= Masilakhe Phohlongo =

South African football player

Masilakhe "Scara" Phohlongo (born 5 May 1997) is a South African footballer who currently plays left winger for Highbury F. C. in the South African National First Division. An alumnus of Ajax Cape Town and TS Galaxy F. C., he earned his first senior cap for Bafana Bafana during the 2021 COSAFA Cup.

== Early life ==
Phohlongo was born on 5 May 1997 in Langa in Cape Town, South Africa. but he's originally from Centane, Eastern Cape. He gained the nickname "Scara" as a child because he idolised Emmanuel Ngobese, who was also known as "Scara". He joined Ajax Cape Town's youth academy at the age of 10.

== Club career ==
Phohlongo rose to prominence playing for Ajax's Multichoice Diski Challenge side under coach Vladislav Heric. He was promoted to the Ajax first team in 2016, and he made his Premier Soccer League debut against Bloemfontein Celtic during the 2016/17 season. In 2020, he left Ajax for TS Galaxy F. C., where he played two seasons, making 36 appearances and scoring six goals. He made his first start for Galaxy in January 2021 in a 1–1 draw against Orlando Pirates. In May that year at Mbombela Stadium, in another game against the Orlando Pirates, he scored the only goal of the match in the third minute. Galaxy awarded him Goal of the Season for the goal.

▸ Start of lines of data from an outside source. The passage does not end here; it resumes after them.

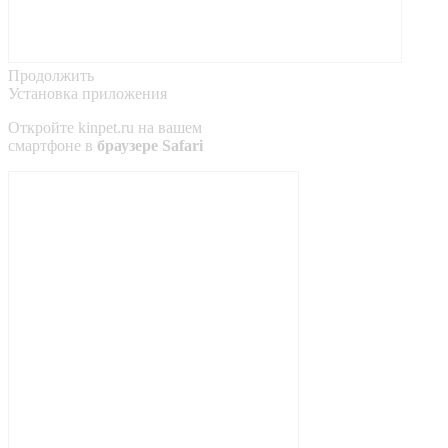
Продолжить
Установка приложения
Откройте
kinpet.ru
на вашем
смартфоне в
браузере Safari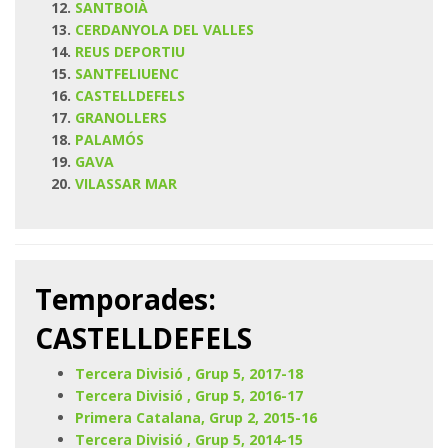
SANTBOIÀ
CERDANYOLA DEL VALLES
REUS DEPORTIU
SANTFELIUENC
CASTELLDEFELS
GRANOLLERS
PALAMÓS
GAVA
VILASSAR MAR
Temporades:
CASTELLDEFELS
Tercera Divisió , Grup 5, 2017-18
Tercera Divisió , Grup 5, 2016-17
Primera Catalana, Grup 2, 2015-16
Tercera Divisió , Grup 5, 2014-15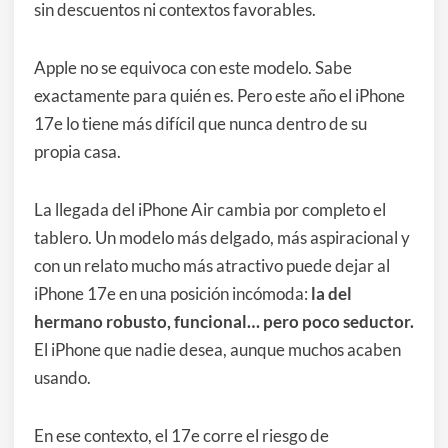
sin descuentos ni contextos favorables.
Apple no se equivoca con este modelo. Sabe
exactamente para quién es. Pero este año el iPhone
17e lo tiene más difícil que nunca dentro de su
propia casa.
La llegada del iPhone Air cambia por completo el
tablero. Un modelo más delgado, más aspiracional y
con un relato mucho más atractivo puede dejar al
iPhone 17e en una posición incómoda:
la del
hermano robusto, funcional… pero poco seductor.
El iPhone que nadie desea, aunque muchos acaben
usando.
En ese contexto, el 17e corre el riesgo de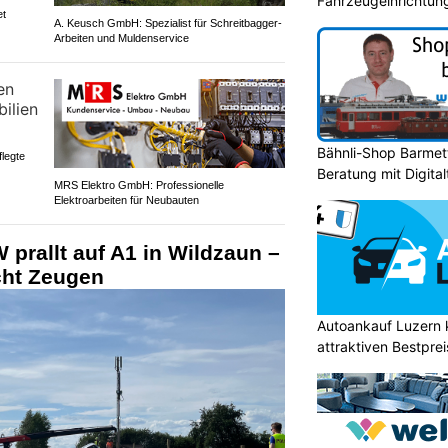
Fahrzeugeinrichtun
et
A. Keusch GmbH: Spezialist für Schreitbagger-
Arbeiten und Muldenservice
Bähnli-Shop Barmett
legte
Beratung mit Digita
MRS Elektro GmbH: Professionelle
Elektroarbeiten für Neubauten
prallt auf A1 in Wildzaun –
cht Zeugen
Autoankauf Luzern
attraktiven Bestpre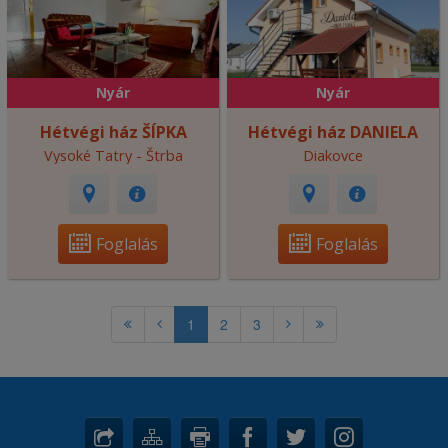
Nyár
Nyár
Hétvégi ház ŠÍPKA
Hétvégi ház DANIELA
Vysoké Tatry - Štrba
Diakovce
Foglalás
Foglalás
1
2
3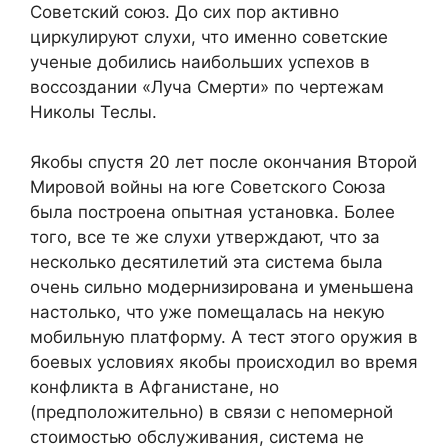
Советский союз. До сих пор активно
циркулируют слухи, что именно советские
ученые добились наибольших успехов в
воссоздании «Луча Смерти» по чертежам
Николы Теслы.
Якобы спустя 20 лет после окончания Второй
Мировой войны на юге Советского Союза
была построена опытная установка. Более
того, все те же слухи утверждают, что за
несколько десятилетий эта система была
очень сильно модернизирована и уменьшена
настолько, что уже помещалась на некую
мобильную платформу. А тест этого оружия в
боевых условиях якобы происходил во время
конфликта в Афганистане, но
(предположительно) в связи с непомерной
стоимостью обслуживания, система не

At the end of the 2022/23 season, Phohlongo's contract at Galaxy expired and was not renewed. He signed a one-year contract with Baroka F. C. in October 2023.

== International appearances ==
In May 2017, Phohlongo was called up to the Amajita squad that contested the 2017 FIFA U-20 World Cup in South Korea.

In August 2017, Bafana Bafana head coach Stuart Baxter announced that Phohlongo would join the senior Bafana Bafana squad at the 2018 African Nations Championship qualifiers. He earned his first senior cap playing for Bafana Bafana in the 2021 COSAFA Cup in Gqeberha, South Africa.